Writing can be a chore. We’ve all heard how serious writers set a place and time to write and have a goal of how much they’ll churn out each day. To be honest, I have good intentions, but I’m not always great about following those rules. The place? No problem. The time? It flexes, depending on my other commitments. The goal? When I had deadlines for my magazine articles, speeches and other pieces, I always delivered on time. Now, I usually come close, but I don’t always hit the mark.
While daily writing remains a priority without those hard and fast deadlines, it is no longer the most important thing in my life, and I’m fine with that. My critique group keeps me on track and provides unvarnished feedback to let me know when I miss the mark and when I’m doing it right. Fundamentally, I think I have a solid story, so at least with this book, the faults lie primarily in execution.
Sometimes, even after giving it all I’ve got, there are good reasons to fall out of love with my work. I’ve written pieces, labored over them, only to realize they really are terrible. There might be a salvageable nugget, but I basically have had to blow them up and start entirely different stories.

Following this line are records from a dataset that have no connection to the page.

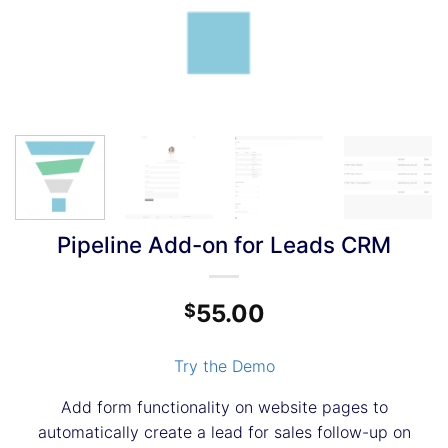
Pipeline Add-on for Leads CRM
55.00
$
Try the Demo
Add form functionality on website pages to
automatically create a lead for sales follow-up on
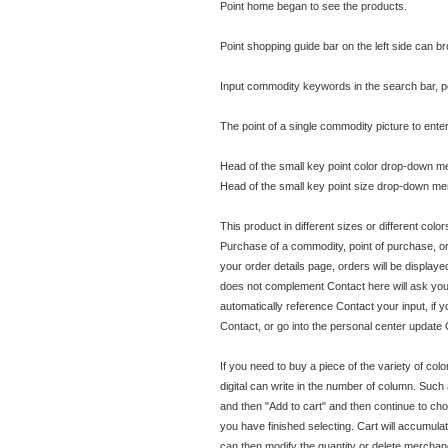
Point home began to see the products.
Point shopping guide bar on the left side can 
Input commodity keywords in the search bar, p
The point of a single commodity picture to ent
Head of the small key point color drop-down me
Head of the small key point size drop-down men
This product in different sizes or different col
Purchase of a commodity, point of purchase, or
your order details page, orders will be displaye
does not complement Contact here will ask you to 
automatically reference Contact your input, if y
Contact, or go into the personal center update 
If you need to buy a piece of the variety of col
digital can write in the number of column. Such a
and then "Add to cart" and then continue to choos
you have finished selecting. Cart will accumula
can then modify the quantity or delete merchandi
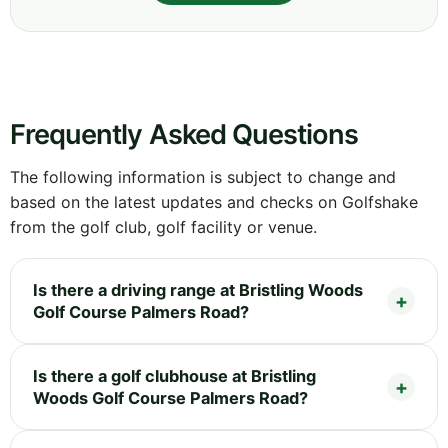
Frequently Asked Questions
The following information is subject to change and
based on the latest updates and checks on Golfshake
from the golf club, golf facility or venue.
Is there a driving range at Bristling Woods
Golf Course Palmers Road?
Is there a golf clubhouse at Bristling
Woods Golf Course Palmers Road?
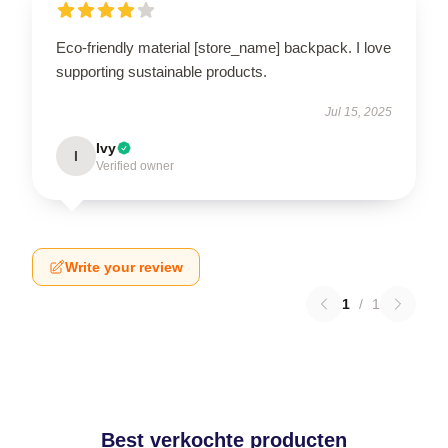
Eco-friendly material [store_name] backpack. I love
supporting sustainable products.
Jul 15, 2025
Ivy
I
Verified owner
Write your review
1
/
1
Best verkochte producten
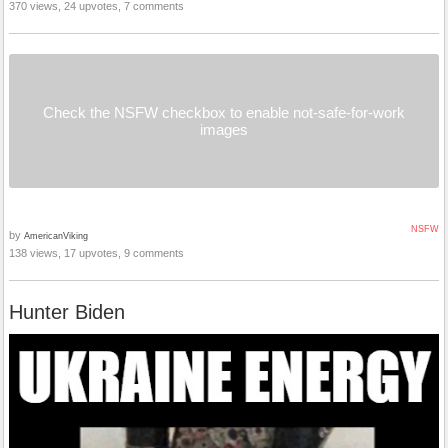
370 views, 24 upvotes, 7 comments
Check the NSFW checkbox to enable not-safe-for-work
images
NSFW
by
AmericanViking
138 views, 17 upvotes, 9 comments
Hunter Biden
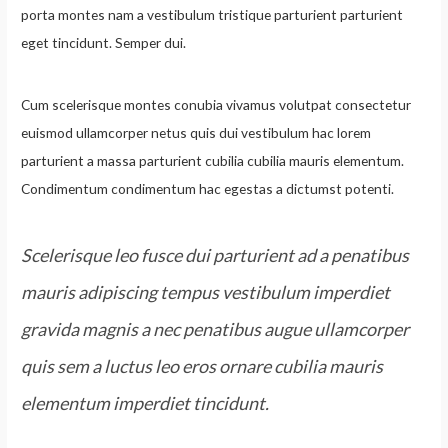
porta montes nam a vestibulum tristique parturient parturient
eget tincidunt. Semper dui.
Cum scelerisque montes conubia vivamus volutpat consectetur
euismod ullamcorper netus quis dui vestibulum hac lorem
parturient a massa parturient cubilia cubilia mauris elementum.
Condimentum condimentum hac egestas a dictumst potenti.
Scelerisque leo fusce dui parturient ad a penatibus
mauris adipiscing tempus vestibulum imperdiet
gravida magnis a nec penatibus augue ullamcorper
quis sem a luctus leo eros ornare cubilia mauris
elementum imperdiet tincidunt.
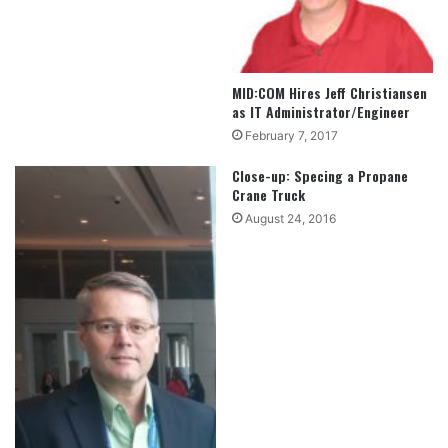
MID:COM Hires Jeff Christiansen
as IT Administrator/Engineer
February 7, 2017
Close-up: Specing a Propane
Crane Truck
August 24, 2016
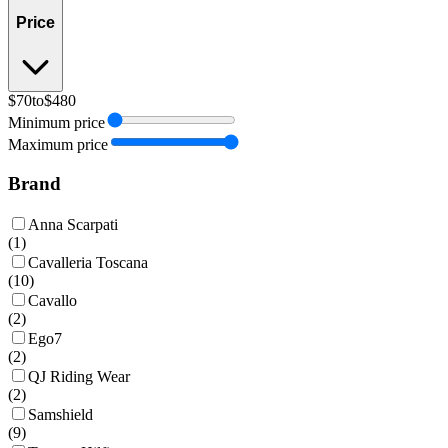
Price
$70
to
$480
Minimum price
Maximum price
Brand
Anna Scarpati
(
1
)
Cavalleria Toscana
(
10
)
Cavallo
(
2
)
Ego7
(
2
)
QJ Riding Wear
(
2
)
Samshield
(
9
)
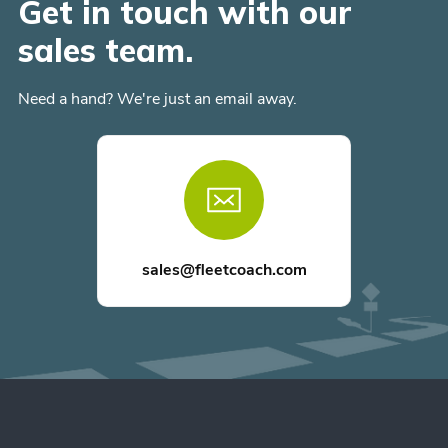
Get in touch with our
sales team.
Need a hand? We're just an email away.
sales@fleetcoach.com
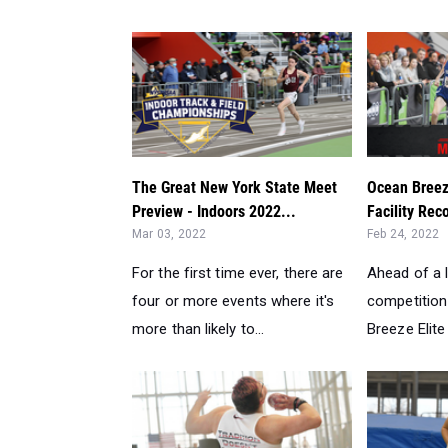
The Great New York State Meet
Ocean Breez
Preview - Indoors 2022...
Facility Rec
Mar 03, 2022
Feb 24, 2022
For the first time ever, there are
Ahead of a 
four or more events where it's
competition
more than likely to...
Breeze Elite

Usually, I know when to ditch a work. However, when I’m not sure, I get unbiased, honest feedback from trusted readers and other writers. I ask if they picked up this story/article/book and began reading it, would they put it down and pick up a different one. If they would, what lost their interest? If the flaws aren’t fixable, if something is fundamentally wrong and the love can’t be rekindled, the relationship is over. After having invested so much of oneself, breaking up is hard to do, but sometimes, it’s better to cut your losses and move on. As with any relationship, I’ll remember the best parts and, being a writer, they’ll end up in a new work. And I’ll fall in love with my writing again.